* [Raw data]:
== Segment start ==

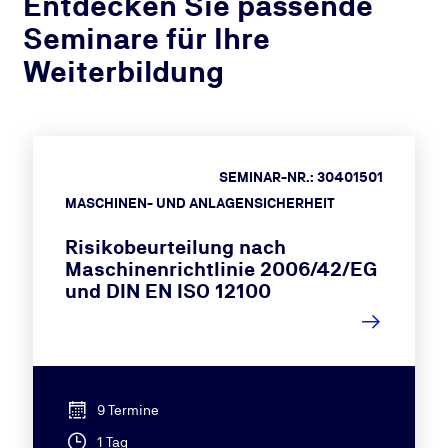
Entdecken Sie passende
Seminare für Ihre
Weiterbildung
SEMINAR-NR.: 30401501
MASCHINEN- UND ANLAGENSICHERHEIT
Risikobeurteilung nach
Maschinenrichtlinie 2006/42/EG
und DIN EN ISO 12100
9 Termine
1 Tag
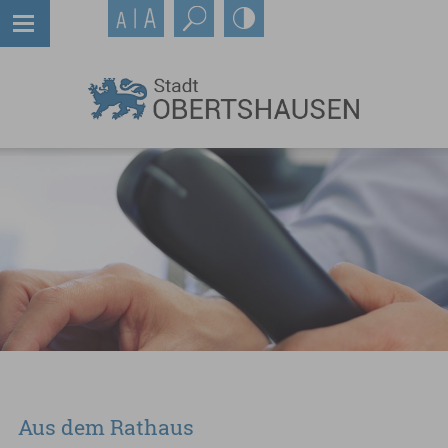
Aus dem Rathaus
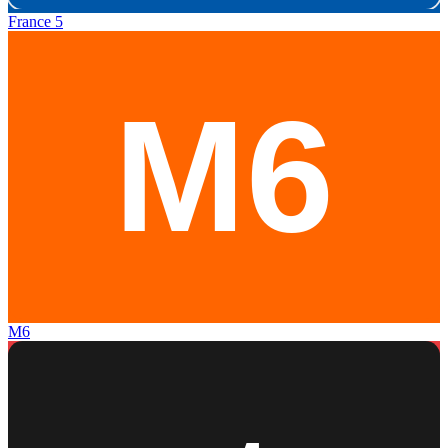
France 5
M6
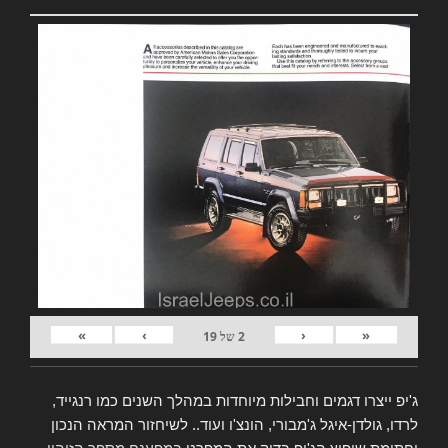
»
›
‹
«
2
של
19
ג'יפ ייצרו דגמים וחבילות מיוחדות במהלך השנים כמו רנגייד,
לרדו, גולדן-איגל ג'מבורי, הונצ'ו ועוד.. לשיחזור המראה הנכון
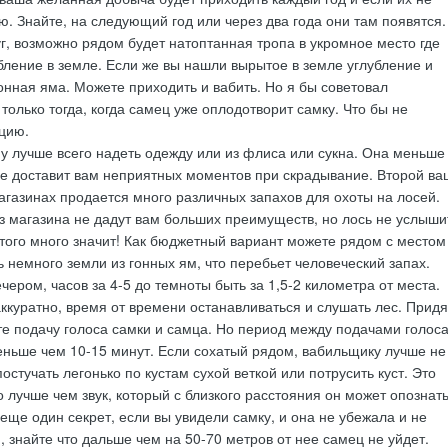
ю. Знайте, на следующий год или через два года они там появятся.
г, возможно рядом будет натоптанная тропа в укромное место где
бление в земле. Если же вы нашли вырытое в земле углубление и
гонная яма. Можете приходить и вабить. Но я бы советовал
только тогда, когда самец уже оплодотворит самку. Что бы не
цию.
у лучше всего надеть одежду или из флиса или сукна. Она меньше
не доставит вам неприятных моментов при скрадывание. Второй ва
 магазинах продается много различных запахов для охоты на лосей.
из магазина не дадут вам больших преимуществ, но лось не услыши
этого много значит! Как бюджетный вариант можете рядом с местом
ь немного земли из гонных ям, что перебьет человеческий запах.
чером, часов за 4-5 до темноты быть за 1,5-2 километра от места.
ккуратно, время от времени останавливаться и слушать лес. Придя
те подачу голоса самки и самца. Но период между подачами голос
ньше чем 10-15 минут. Если сохатый рядом, вабильщику лучше не
постучать легонько по кустам сухой веткой или потрусить куст. Это
о лучше чем звук, который с близкого расстояния он может опознат
еще один секрет, если вы увидели самку, и она не убежала и не
, знайте что дальше чем на 50-70 метров от нее самец не уйдет.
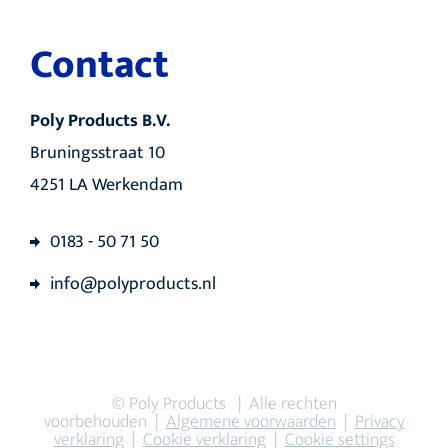
Contact
Poly Products B.V.
Bruningsstraat 10
4251 LA Werkendam
0183 - 50 71 50
info@polyproducts.nl
© Poly Products | Alle rechten
voorbehouden |
Algemene voorwaarden
|
Privacy
verklaring
|
Cookie verklaring
|
Cookie settings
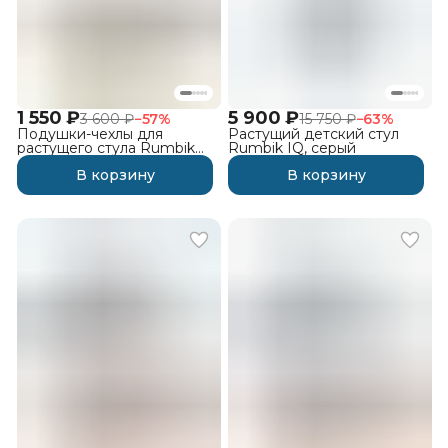
1 550 ₽
5 900 ₽
3 600 ₽
−
57
%
15 750 ₽
−
63
%
Подушки-чехлы для
Растущий детский стул
растущего стула Rumbik
Rumbik IQ, серый
IQ, джунгли
В корзину
В корзину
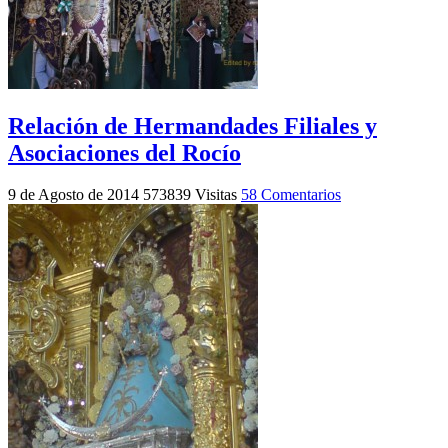
Relación de Hermandades Filiales y
Asociaciones del Rocío
9 de Agosto de 2014
573839 Visitas
58 Comentarios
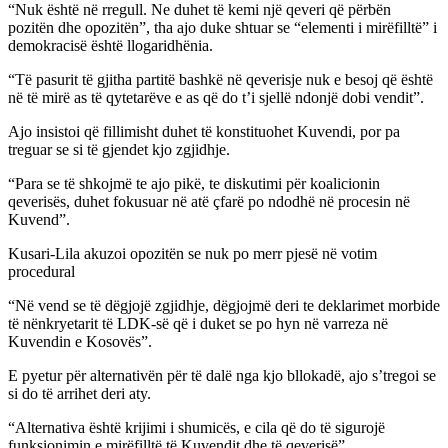
“Nuk është në rregull. Ne duhet të kemi një qeveri që përbën
pozitën dhe opozitën”, tha ajo duke shtuar se “elementi i mirëfilltë” i
demokracisë është llogaridhënia.
“Të pasurit të gjitha partitë bashkë në qeverisje nuk e besoj që është
në të mirë as të qytetarëve e as që do t’i sjellë ndonjë dobi vendit”.
Ajo insistoi që fillimisht duhet të konstituohet Kuvendi, por pa
treguar se si të gjendet kjo zgjidhje.
“Para se të shkojmë te ajo pikë, te diskutimi për koalicionin
qeverisës, duhet fokusuar në atë çfarë po ndodhë në procesin në
Kuvend”.
Kusari-Lila akuzoi opozitën se nuk po merr pjesë në votim
procedural
“Në vend se të dëgjojë zgjidhje, dëgjojmë deri te deklarimet morbide
të nënkryetarit të LDK-së që i duket se po hyn në varreza në
Kuvendin e Kosovës”.
E pyetur për alternativën për të dalë nga kjo bllokadë, ajo s’tregoi se
si do të arrihet deri aty.
“Alternativa është krijimi i shumicës, e cila që do të sigurojë
funksionimin e mirëfilltë të Kuvendit dhe të qeverisë”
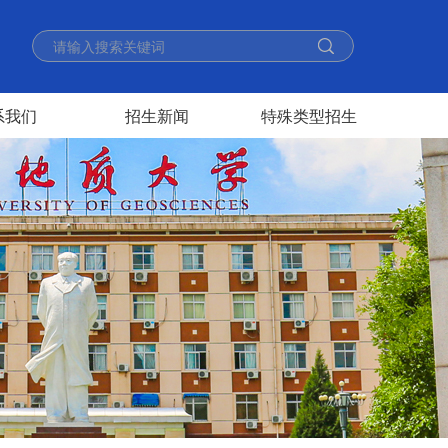
系我们
招生新闻
特殊类型招生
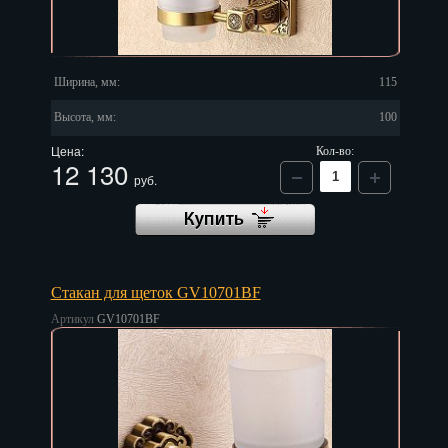
Ширина, мм:
115
Высота, мм:
100
Цена:
Кол-во:
12 130
руб.
Стакан для щеток GV10701BF
Артикул
GV10701BF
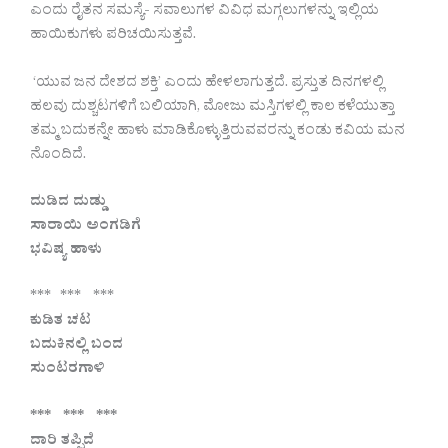
ಎಂದು ರೈತನ ಸಮಸ್ಯೆ- ಸವಾಲುಗಳ ವಿವಿಧ ಮಗ್ಗಲುಗಳನ್ನು ಇಲ್ಲಿಯ
ಹಾಯಿಕುಗಳು ಪರಿಚಯಿಸುತ್ತವೆ.
‘ಯುವ ಜನ ದೇಶದ ಶಕ್ತಿ’ ಎಂದು ಹೇಳಲಾಗುತ್ತದೆ. ಪ್ರಸ್ತುತ ದಿನಗಳಲ್ಲಿ
ಹಲವು ದುಶ್ಚಟಗಳಿಗೆ ಬಲಿಯಾಗಿ, ಮೋಜು ಮಸ್ತಿಗಳಲ್ಲಿ ಕಾಲ ಕಳೆಯುತ್ತಾ
ತಮ್ಮ ಬದುಕನ್ನೇ ಹಾಳು ಮಾಡಿಕೊಳ್ಳುತ್ತಿರುವವರನ್ನು ಕಂಡು ಕವಿಯ ಮನ
ನೊಂದಿದೆ.
ದುಡಿದ ದುಡ್ಡು
ಸಾರಾಯಿ ಅಂಗಡಿಗೆ
ಭವಿಷ್ಯ ಹಾಳು
*** *** ***
ಕುಡಿತ ಚಟ
ಬದುಕಿನಲ್ಲಿ ಬಂದ
ಸುಂಟರಗಾಳಿ
*** *** ***
ದಾರಿ ತಪ್ಪಿದೆ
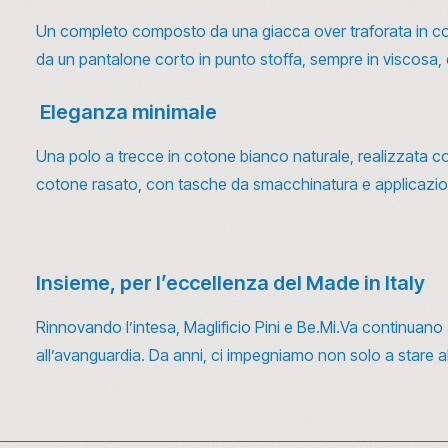
Un completo composto da una giacca over traforata in coto
da un pantalone corto in punto stoffa, sempre in viscosa, 
Eleganza minimale
Una polo a trecce in cotone bianco naturale, realizzata con p
cotone rasato, con tasche da smacchinatura e applicazion
Insieme, per l’eccellenza del Made in Italy
Rinnovando l’intesa, Maglificio Pini e Be.Mi.Va continuano a
all’avanguardia. Da anni, ci impegniamo non solo a stare al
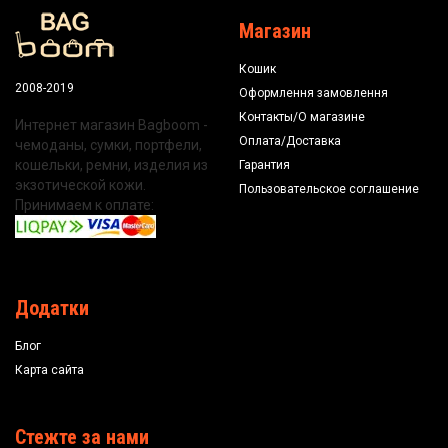
Магазин
Кошик
2008-2019
Оформлення замовлення
Контакты/О магазине
Интернет магазин Bagboom -
Оплата/Доставка
чемоданы, сумки, портфели,
кошельки, ремни, изделия из
Гарантия
экзотической кожи.
Пользовательское соглашение
Принимаем к оплате:
Додатки
Блог
Карта сайта
Стежте за нами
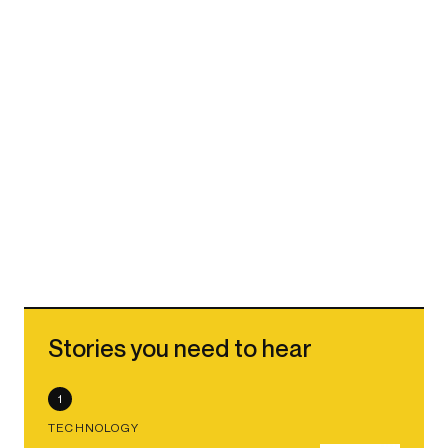
Stories you need to hear
1
TECHNOLOGY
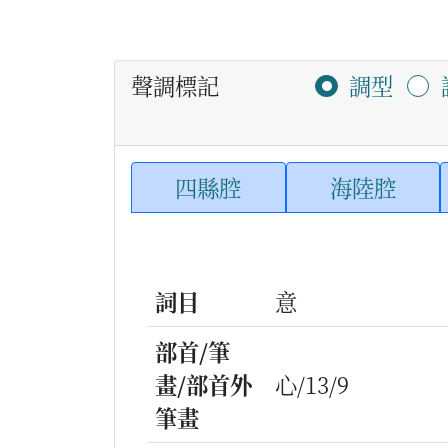
聲調標記
調型
四縣腔
海陸腔
詞目
意
部首/筆
畫/部首外
心/13/9
筆畫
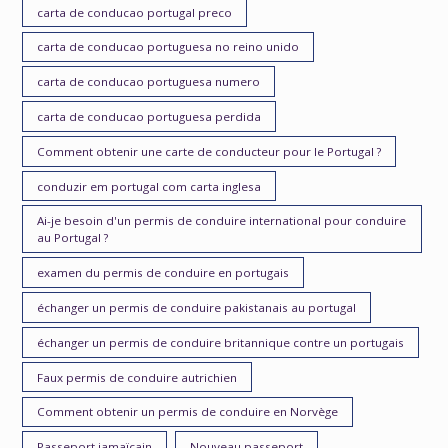
carta de conducao portugal preco
carta de conducao portuguesa no reino unido
carta de conducao portuguesa numero
carta de conducao portuguesa perdida
Comment obtenir une carte de conducteur pour le Portugal ?
conduzir em portugal com carta inglesa
Ai-je besoin d'un permis de conduire international pour conduire
au Portugal ?
examen du permis de conduire en portugais
échanger un permis de conduire pakistanais au portugal
échanger un permis de conduire britannique contre un portugais
Faux permis de conduire autrichien
Comment obtenir un permis de conduire en Norvège
Passeport jamaïcain
Nouveau passeport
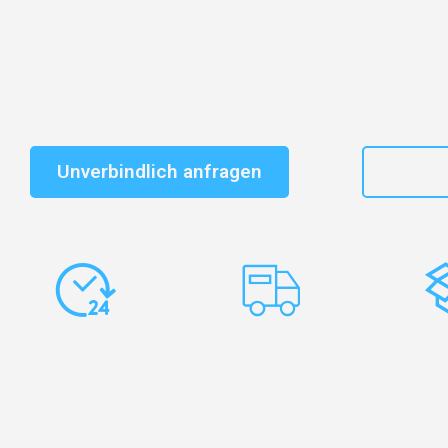
Schnelle Antwort in garantiert unter 2 Minuten: Jet
unverbindlichen Kostenvoranschlag erhalten!
Unverbindlich anfragen
+49
Express-
Europaweite
Ko
Abwicklung
Transporte
Ve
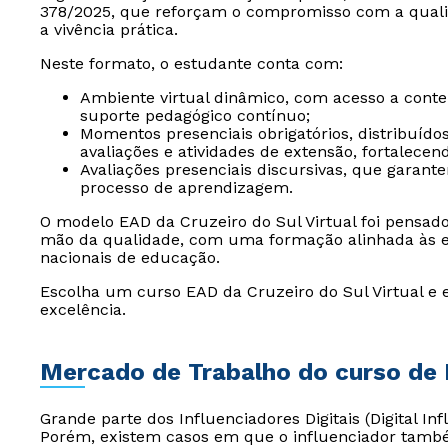
378/2025, que reforçam o compromisso com a quali
a vivência prática.
Neste formato, o estudante conta com:
Ambiente virtual dinâmico, com acesso a conteúd
suporte pedagógico contínuo;
Momentos presenciais obrigatórios, distribuído
avaliações e atividades de extensão, fortalece
Avaliações presenciais discursivas, que garan
processo de aprendizagem.
O modelo EAD da Cruzeiro do Sul Virtual foi pensad
mão da qualidade, com uma formação alinhada às ex
nacionais de educação.
Escolha um curso EAD da Cruzeiro do Sul Virtual e 
excelência.
Mercado de Trabalho do curso de I
Grande parte dos Influenciadores Digitais (Digital 
Porém, existem casos em que o influenciador també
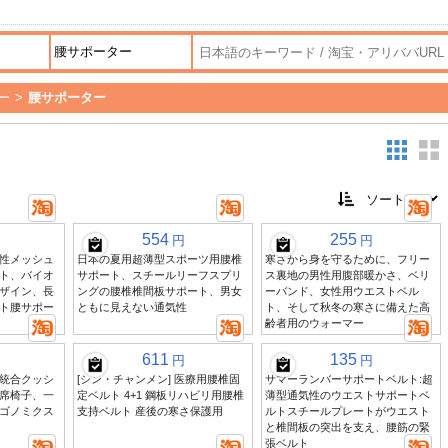
ー
>
腰サポーター
554
255
円
円
性メッシュ
日本の夏用超薄型スポーツ用腰椎
寒さから身を守るために、フリー
ト、バイオ
サポート、スチールリーフスプリ
ス裏地の男性用腹部暖かさ、ベリ
ザイン、長
ングの腰椎椎間板サポート、男女
ーバンド、女性用ウエストベル
ト腰サポー
ともに見えない通気性
ト、そして秋冬の寒さに備えた高
齢者用のウォーマー
611
135
円
円
統合クッシ
[シン・チャンメン] 医療用腰椎固
サマーランバーサポートベルト:超
席椅子、一
定ベルト 4+1 鋼板リハビリ用腰椎
薄型通気性のウエストサポートベ
ゴノミクス
支持ベルト 産後の寒さ保護用
ルトスチールプレートがウエスト
と椎間板の突出を支え、腰筋の緊
張ベルト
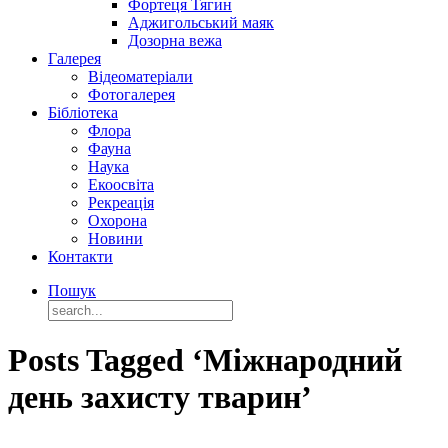
Фортеця Тягин
Аджигольський маяк
Дозорна вежа
Галерея
Відеоматеріали
Фотогалерея
Бібліотека
Флора
Фауна
Наука
Екоосвіта
Рекреація
Охорона
Новини
Контакти
Пошук
Posts Tagged ‘Міжнародний
день захисту тварин’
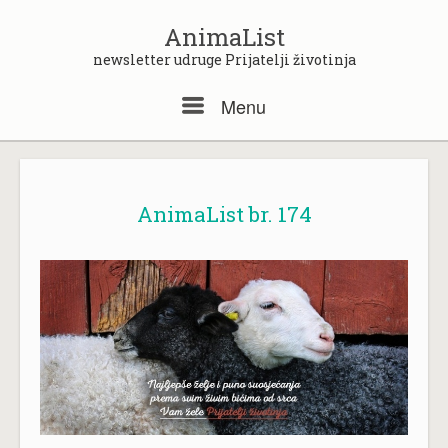
Skip
to
AnimaList
content
newsletter udruge Prijatelji životinja
Menu
Menu
AnimaList br. 174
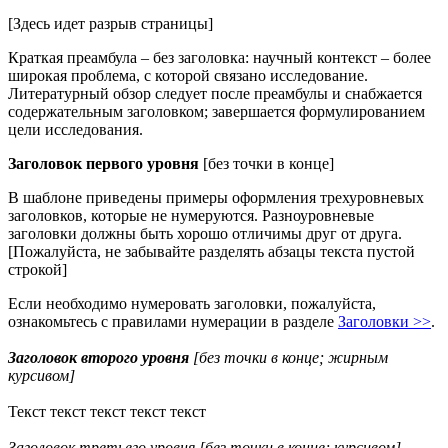
[Здесь идет разрыв страницы]
Краткая преамбула – без заголовка: научный контекст – более
широкая проблема, с которой связано исследование.
Литературный обзор следует после преамбулы и снабжается
содержательным заголовком; завершается формулированием
цели исследования.
Заголовок первого уровня
[без точки в конце]
В шаблоне приведены примеры оформления трехуровневых
заголовков, которые не нумеруются. Разноуровневые
заголовки должны быть хорошо отличимы друг от друга.
[Пожалуйста, не забывайте разделять абзацы текста пустой
строкой]
Если необходимо нумеровать заголовки, пожалуйста,
ознакомьтесь с правилами нумерации в разделе
Заголовки >>
.
Заголовок второго уровня
[без точки в конце; жирным
курсивом]
Текст текст текст текст текст
Заголовок третьего уровня [без точки в конце; курсивом]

== Segment end ==

* [Work instruction]: Using the entries, count the lines that hold the string "deri"; nothing but the number is needed.

* [Response to the task]: 2